Anyone driving through downtown Mobile in recent weeks may have noticed a blunt message hanging outside a handful of local businesses: a banner accusing Wells Fargo of dishonesty, put up by a local restaurant and bar owner who says the bank has cost him tens of thousands of dollars.
Jim Walker, who along with his brother Woody owns OK Bicycle Shop, Alchemy Tavern, Liquid Lounge and Union in downtown Mobile, first hung the banner outside OK Bicycle Shop near Dauphin Street and Washington Avenue. Since then, he’s put up matching signs at other properties around downtown, and says he plans to display one over a bridge facing Interstate 10 during a busy holiday weekend to maximize visibility.
Walker says his frustration stems from years of financial disputes with the bank, which held the brothers’ business accounts for 27 years before they switched to a different bank this summer, paying a hefty fee to close out the relationship.

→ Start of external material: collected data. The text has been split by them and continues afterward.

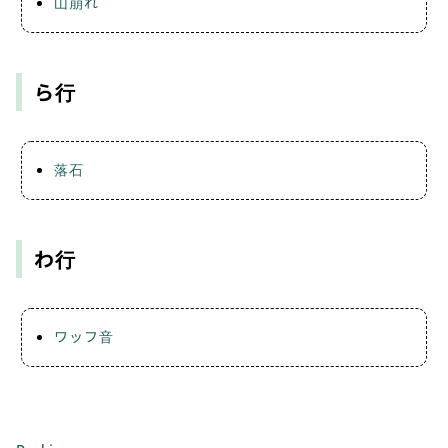
山崩れ
ら行
落石
わ行
ワッフ音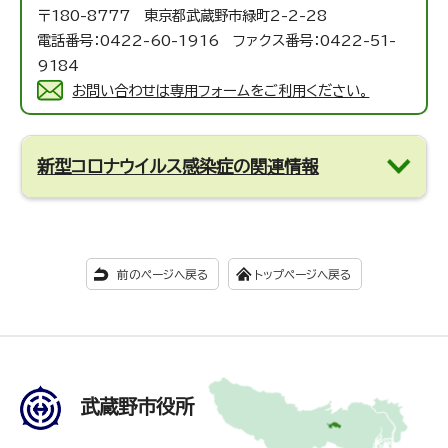
〒180-8777 東京都武蔵野市緑町2-2-28
電話番号：0422-60-1916 ファクス番号：0422-51-
9184
お問い合わせは専用フォームをご利用ください。
新型コロナウイルス感染症の関連情報
前のページへ戻る
トップページへ戻る
武蔵野市役所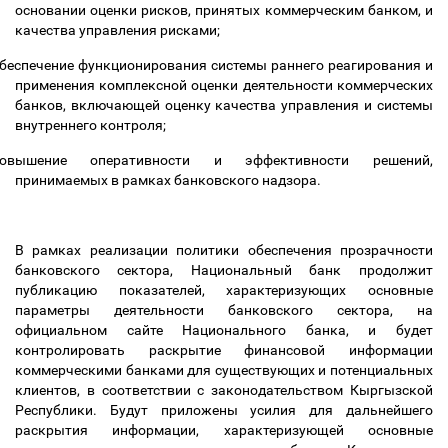
основании оценки рисков, принятых коммерческим банком, и
качества управления рисками;
беспечение функционирования системы раннего реагирования и
применения комплексной оценки деятельности коммерческих
банков, включающей оценку качества управления и системы
внутреннего контроля;
повышение оперативности и эффективности решений,
принимаемых в рамках банковского надзора.
В рамках реализации политики обеспечения прозрачности
банковского сектора, Национальный банк продолжит
публикацию показателей, характеризующих основные
параметры деятельности банковского сектора, на
официальном сайте Национального банка, и будет
контролировать раскрытие финансовой информации
коммерческими банками для существующих и потенциальных
клиентов, в соответствии с законодательством Кыргызской
Республики. Будут приложены усилия для дальнейшего
раскрытия информации, характеризующей основные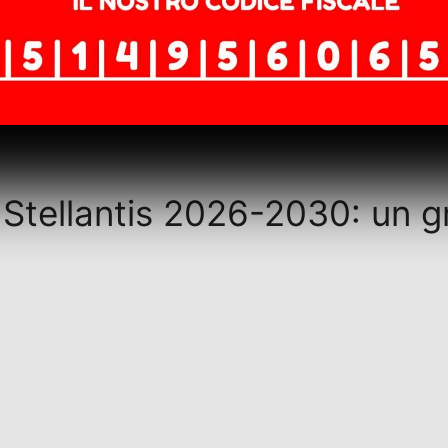
 Stellantis 2026-2030: un g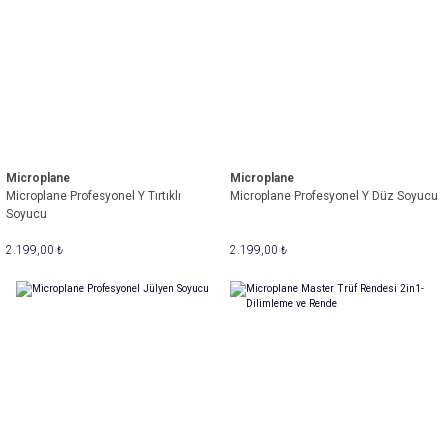
Microplane
Microplane
Microplane Profesyonel Y Tırtıklı
Microplane Profesyonel Y Düz Soyucu
Soyucu
2.199,00 ₺
2.199,00 ₺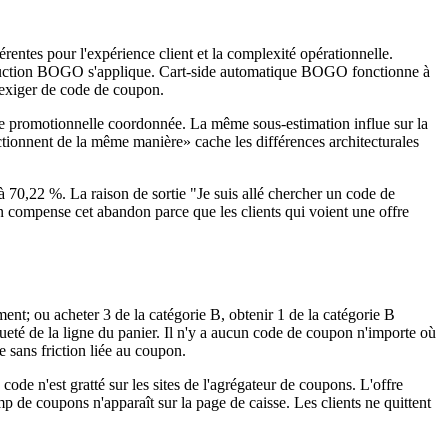
rentes pour l'expérience client et la complexité opérationnelle.
éduction BOGO s'applique. Cart-side automatique BOGO fonctionne à
 exiger de code de coupon.
yse promotionnelle coordonnée. La même sous-estimation influe sur la
tionnent de la même manière» cache les différences architecturales
 70,22 %. La raison de sortie "Je suis allé chercher un code de
compense cet abandon parce que les clients qui voient une offre
nt; ou acheter 3 de la catégorie B, obtenir 1 de la catégorie B
té de la ligne du panier. Il n'y a aucun code de coupon n'importe où
 sans friction liée au coupon.
e n'est gratté sur les sites de l'agrégateur de coupons. L'offre
de coupons n'apparaît sur la page de caisse. Les clients ne quittent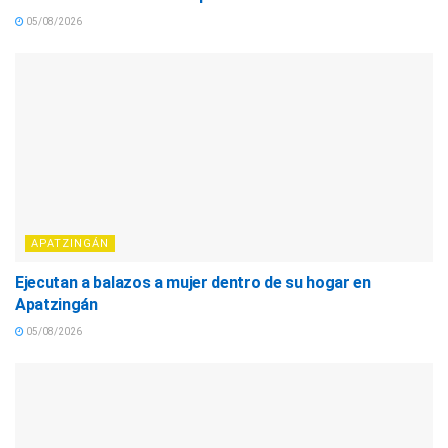
05/08/2026
APATZINGÁN
Ejecutan a balazos a mujer dentro de su hogar en
Apatzingán
05/08/2026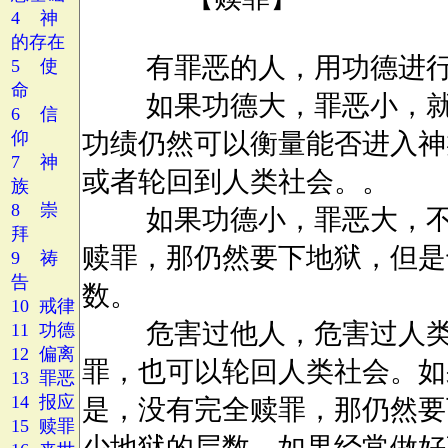
4 神
的存在
5 使
命
6 信
仰
7 神
族
8 崇
拜
9 祷
告
10 戒律
11 功德
12 偏离
13 罪恶
14 报应
15 赎罪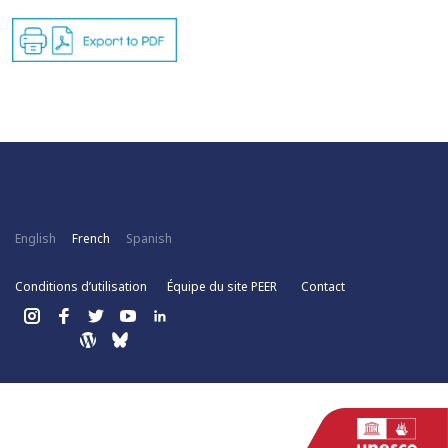
English
French
Spanish
Conditions d’utilisation
Équipe du site PEER
Contact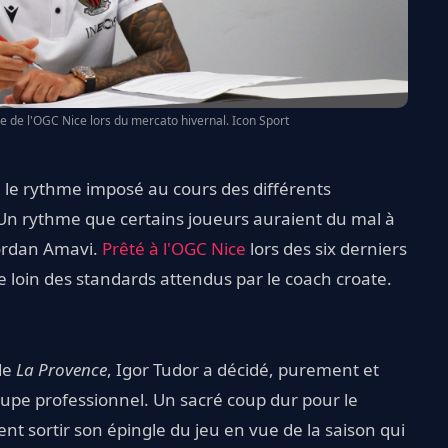
e de l'OGC Nice lors du mercato hivernal. Icon Sport
, le rythme imposé au cours des différents
Un rythme que certains joueurs auraient du mal à
Jordan Amavi.
Prêté à l'OGC Nice
lors des six derniers
ue loin des standards attendus par le coach croate.
 de
La Provence
, Igor Tudor a décidé, purement et
upe professionnel. Un sacré coup dur pour le
t sortir son épingle du jeu en vue de la saison qui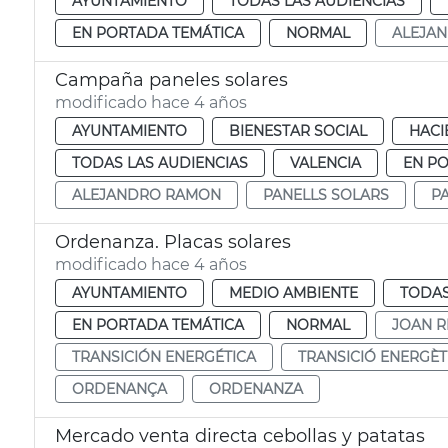
AYUNTAMIENTO
TODAS LAS AUDIENCIAS
EN PORTADA TEMÁTICA
NORMAL
ALEJA
Campaña paneles solares
modificado hace 4 años
AYUNTAMIENTO
BIENESTAR SOCIAL
HACI
TODAS LAS AUDIENCIAS
VALENCIA
EN P
ALEJANDRO RAMON
PANELLS SOLARS
P
Ordenanza. Placas solares
modificado hace 4 años
AYUNTAMIENTO
MEDIO AMBIENTE
TODAS
EN PORTADA TEMÁTICA
NORMAL
JOAN R
TRANSICIÓN ENERGÉTICA
TRANSICIÓ ENERGÈT
ORDENANÇA
ORDENANZA
Mercado venta directa cebollas y patatas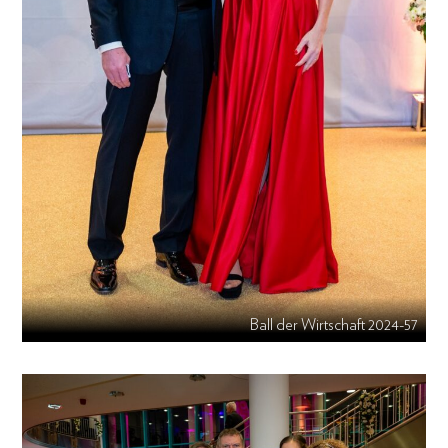
Ball der Wirtschaft 2024-57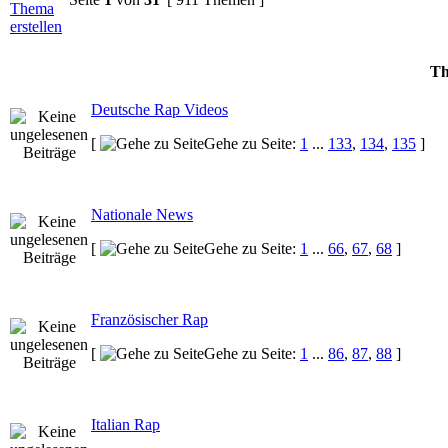
Th
Deutsche Rap Videos
[
Gehe zu Seite:
1
...
133
,
134
,
135
]
Nationale News
[
Gehe zu Seite:
1
...
66
,
67
,
68
]
Französischer Rap
[
Gehe zu Seite:
1
...
86
,
87
,
88
]
Italian Rap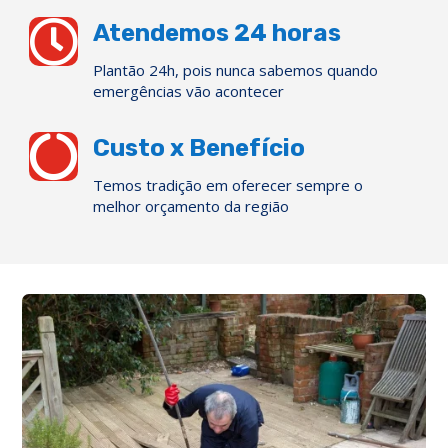

Atendemos 24 horas
Plantão 24h, pois nunca sabemos quando
emergências vão acontecer

Custo x Benefício
Temos tradição em oferecer sempre o
melhor orçamento da região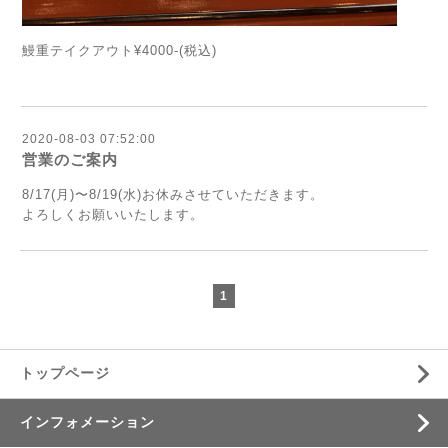
鰻重テイクアウト¥4000-(税込)
2020-08-03 07:52:00
営業のご案内
8/17(月)〜8/19(水)お休みさせていただきます。
よろしくお願いいたします。
1
トップページ
インフォメーション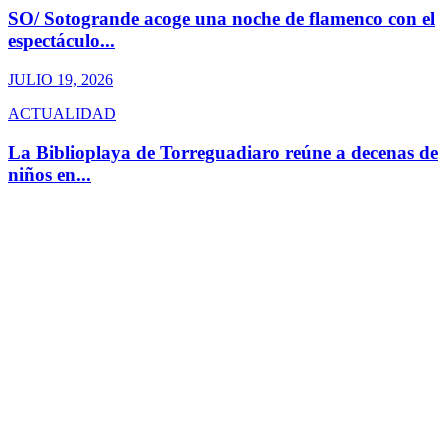
SO/ Sotogrande acoge una noche de flamenco con el
espectáculo...
JULIO 19, 2026
ACTUALIDAD
La Biblioplaya de Torreguadiaro reúne a decenas de
niños en...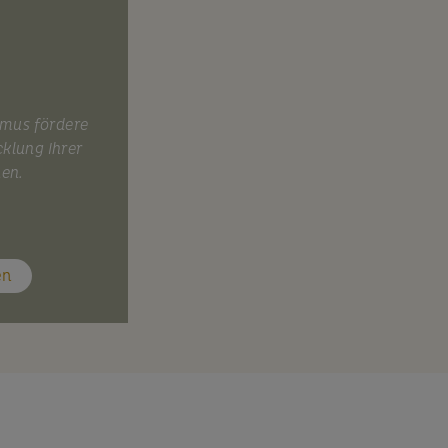
smus fördere
cklung Ihrer
nen.
en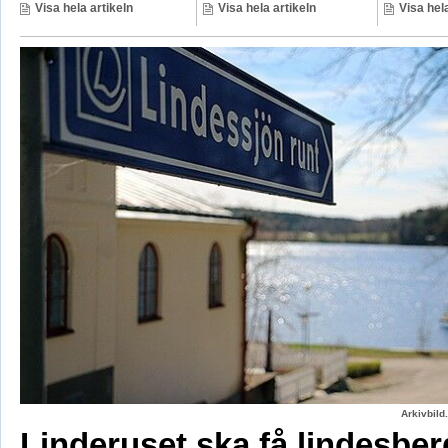
Visa hela artikeln
Visa hela artikeln
Visa hela
Arkivbild
Linderuset ska få lindesbe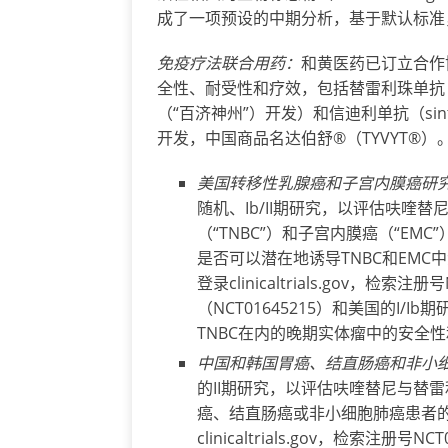
成了一项预设的中期分析，基于默认标准
免疫
疗
法
联
合用
药
：
和黄医药已订立合作
全性、耐受性和疗效，包括替雷利珠单抗（tis
（“百济神州”）开发）和信迪利单抗（sint
开发，中国商品名达伯舒®（TYVYT®）
美国
转
移性乳腺癌和子
宫
内膜癌
研
随机、Ib/II期研究，以评估呋喹
（“TNBC”）和子宫内膜癌（“E
是否可以潜在地诱导TNBC和EM
登录clinicaltrials.gov，检索
（NCT01645215）和美国的I/I
TNBC在内的晚期实体瘤中的安全
中国和
韩
国胃癌、
结
直
肠
癌和非小
的II期研究，以评估呋喹替尼与替
癌、结直肠癌或非小细胞肺癌患者
clinicaltrials.gov，检索注册号N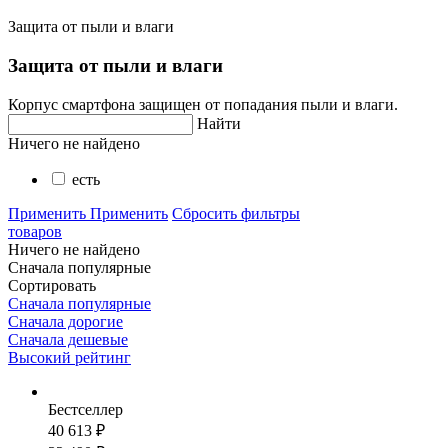
Защита от пыли и влаги
Защита от пыли и влаги
Корпус смартфона защищен от попадания пыли и влаги.
Найти
Ничего не найдено
есть
Применить
Применить
Сбросить фильтры
товаров
Ничего не найдено
Сначала популярные
Сортировать
Сначала популярные
Сначала дорогие
Сначала дешевые
Высокий рейтинг
Бестселлер
40 613 ₽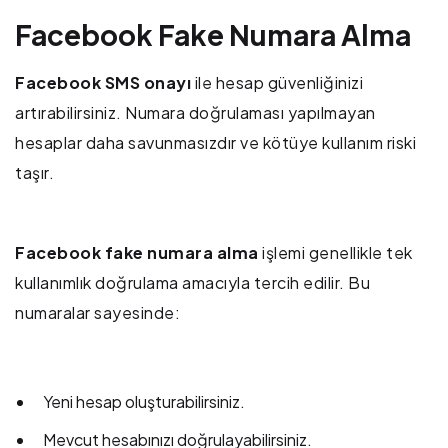
Facebook Fake Numara Alma
Facebook SMS onayı
ile hesap güvenliğinizi
artırabilirsiniz. Numara doğrulaması yapılmayan
hesaplar daha savunmasızdır ve kötüye kullanım riski
taşır.
Facebook fake numara alma
işlemi genellikle tek
kullanımlık doğrulama amacıyla tercih edilir. Bu
numaralar sayesinde:
Yeni hesap oluşturabilirsiniz.
Mevcut hesabınızı doğrulayabilirsiniz.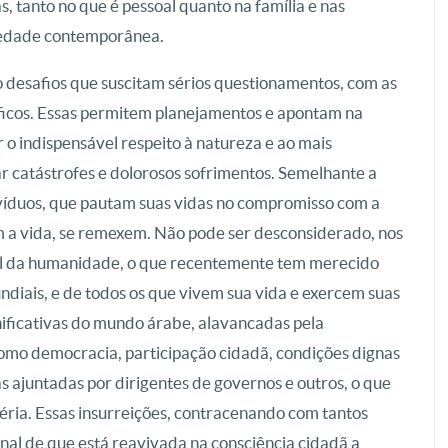
, tanto no que é pessoal quanto na família e nas
ciedade contemporânea.
 desafios que suscitam sérios questionamentos, com as
íficos. Essas permitem planejamentos e apontam na
 o indispensável respeito à natureza e ao mais
ar catástrofes e dolorosos sofrimentos. Semelhante a
divíduos, que pautam suas vidas no compromisso com a
m a vida, se remexem. Não pode ser desconsiderado, nos
ural da humanidade, o que recentemente tem merecido
undiais, e de todos os que vivem sua vida e exercem suas
gnificativas do mundo árabe, alavancadas pela
como democracia, participação cidadã, condições dignas
s ajuntadas por dirigentes de governos e outros, o que
séria. Essas insurreições, contracenando com tantos
sinal de que está reavivada na consciência cidadã a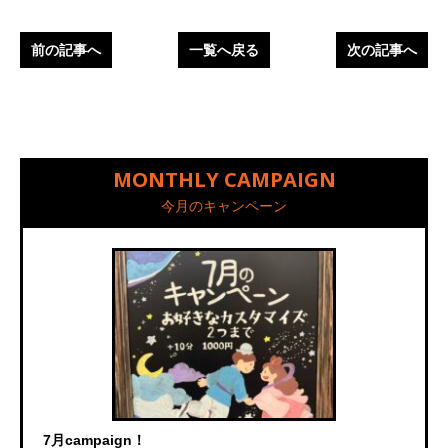
前の記事へ
一覧へ戻る
次の記事へ
MONTHLY CAMPAIGN
今月のキャンペーン
7月campaign！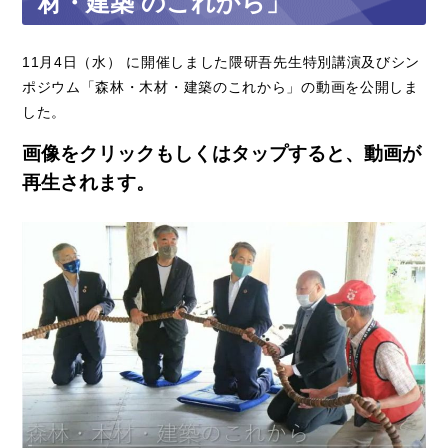
材・建築 のこれから」
11月4日（水） に開催しました隈研吾先生特別講演及びシン
ポジウム「森林・木材・建築のこれから」の動画を公開しま
した。
画像をクリックもしくはタップすると、動画が
再生されます。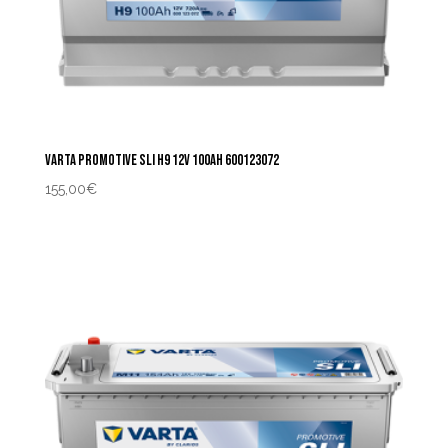
VARTA PROMOTIVE SLI H9 12V 100AH 600123072
155,00
€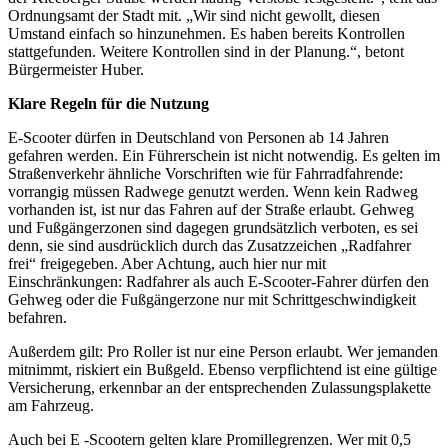
Ordnungsamt der Stadt mit. „Wir sind nicht gewollt, diesen
Umstand einfach so hinzunehmen. Es haben bereits Kontrollen
stattgefunden. Weitere Kontrollen sind in der Planung.“, betont
Bürgermeister Huber.
Klare Regeln für die Nutzung
E-Scooter dürfen in Deutschland von Personen ab 14 Jahren
gefahren werden. Ein Führerschein ist nicht notwendig. Es gelten im
Straßenverkehr ähnliche Vorschriften wie für Fahrradfahrende:
vorrangig müssen Radwege genutzt werden. Wenn kein Radweg
vorhanden ist, ist nur das Fahren auf der Straße erlaubt. Gehweg
und Fußgängerzonen sind dagegen grundsätzlich verboten, es sei
denn, sie sind ausdrücklich durch das Zusatzzeichen „Radfahrer
frei“ freigegeben. Aber Achtung, auch hier nur mit
Einschränkungen: Radfahrer als auch E-Scooter-Fahrer dürfen den
Gehweg oder die Fußgängerzone nur mit Schrittgeschwindigkeit
befahren.
Außerdem gilt: Pro Roller ist nur eine Person erlaubt. Wer jemanden
mitnimmt, riskiert ein Bußgeld. Ebenso verpflichtend ist eine gültige
Versicherung, erkennbar an der entsprechenden Zulassungsplakette
am Fahrzeug.
Auch bei E -Scootern gelten klare Promillegrenzen. Wer mit 0,5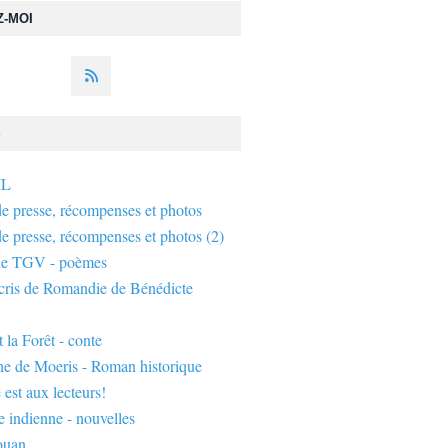
Z-MOI
S
IL
de presse, récompenses et photos
de presse, récompenses et photos (2)
de TGV - poèmes
écris de Romandie de Bénédicte
 la Forêt - conte
ne de Moeris - Roman historique
 est aux lecteurs!
 indienne - nouvelles
ouan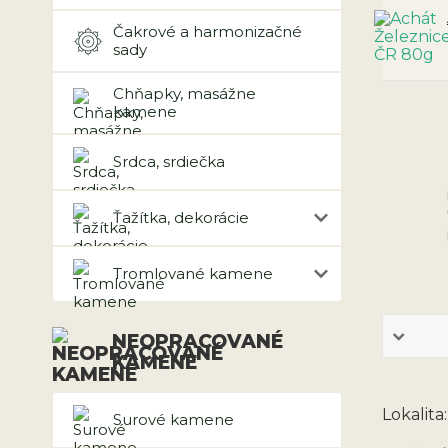
Čakrové a harmonizačné
sady
Chňapky, masážne
kamene
Srdca, srdiečka
Ťažítka, dekorácie
Tromlované kamene
NEOPRACOVANÉ
KAMENE
Lokalita
Surové kamene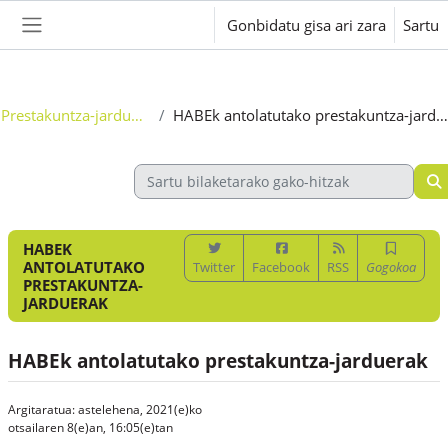
Joan eduki nagusira zuzenean
Gonbidatu gisa ari zara
Sartu
Alboko panela
Prestakuntza-jarduerak
HABEk antolatutako prestakuntza-jarduerak
HABEK
ANTOLATUTAKO
Twitter
Facebook
RSS
Gogokoa
PRESTAKUNTZA-
JARDUERAK
HABEk antolatutako prestakuntza-jarduerak
Argitaratua: astelehena, 2021(e)ko
otsailaren 8(e)an, 16:05(e)tan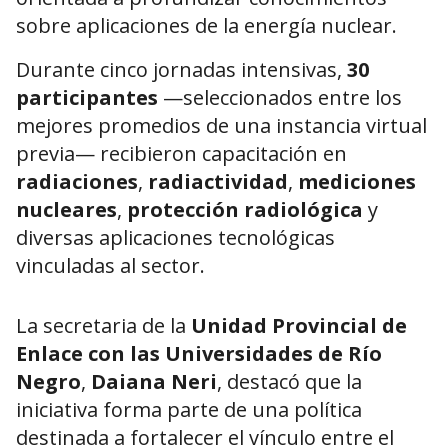
sobre aplicaciones de la energía nuclear.
Durante cinco jornadas intensivas,
30
participantes
—seleccionados entre los
mejores promedios de una instancia virtual
previa— recibieron capacitación en
radiaciones
,
radiactividad
,
mediciones
nucleares
,
protección radiológica
y
diversas aplicaciones tecnológicas
vinculadas al sector.
La secretaria de la
Unidad Provincial de
Enlace con las Universidades de Río
Negro
,
Daiana Neri
, destacó que la
iniciativa forma parte de una política
destinada a fortalecer el vínculo entre el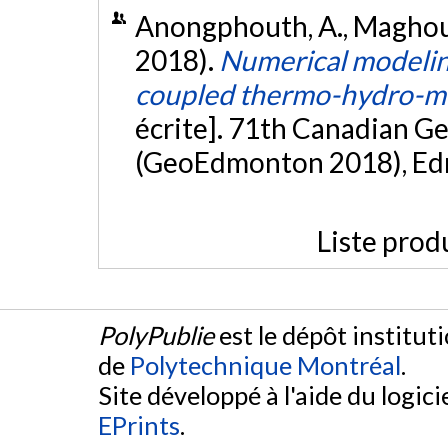
Anongphouth, A., Maghoul,
2018).
Numerical modeling
coupled thermo-hydro-m
écrite]. 71th Canadian G
(GeoEdmonton 2018), Ed
Liste prod
PolyPublie
est le dépôt institut
de
Polytechnique Montréal
.
Site développé à l'aide du logicie
EPrints
.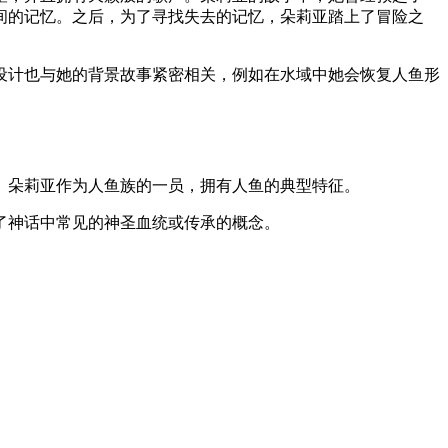
间的记忆。之后，为了寻找失去的记忆，朵莉亚踏上了冒险之
设计也与她的背景故事紧密相关，例如在水域中她会恢复人鱼形
。朵莉亚作为人鱼族的一员，拥有人鱼的典型特征。
了神话中常见的神圣血统或传承的概念。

According to Walker, the trouble traces back roughly four years, when the brothers’ credit card processing was moved to Wells Fargo from a previous vendor. He says the bank mistakenly classified their restaurants as retail businesses rather than tip-based service businesses, which meant tips customers left on card payments weren’t reaching the restaurants’ servers as expected. Walker estimates the error affected roughly $30,000 in tip income and claims a bank employee initially told them to just keep the money rather than correct the mistake and distribute it properly to staff.
Walker says repeated attempts to recover the funds went nowhere, with the bank eventually offering a fraction of what he says is owed.
A second dispute arose last year when the brothers used inherited funds, delivered as cashier’s checks from a Wells Fargo branch out of state, to help purchase a former commercial property along Government Street. Walker says they deposited the checks locally and withdrew funds to complete the purchase, only for the cashier’s checks to bounce afterward through no fault of their own. He says the bank temporarily drained their accounts and maxed out credit lines while sorting out the error, leaving the business scrambling for weeks before Wells Fargo corrected the mistake.
Walker says going public with the banners was less about seeking sympathy and more about giving other small business owners a warning about carefully reviewing account statements and fee structures.
Wells Fargo has not issued a public response to Walker’s claims. For now, the banners remain a visible, if unconventional, form of protest in one of Mobile’s busiest entertainment districts.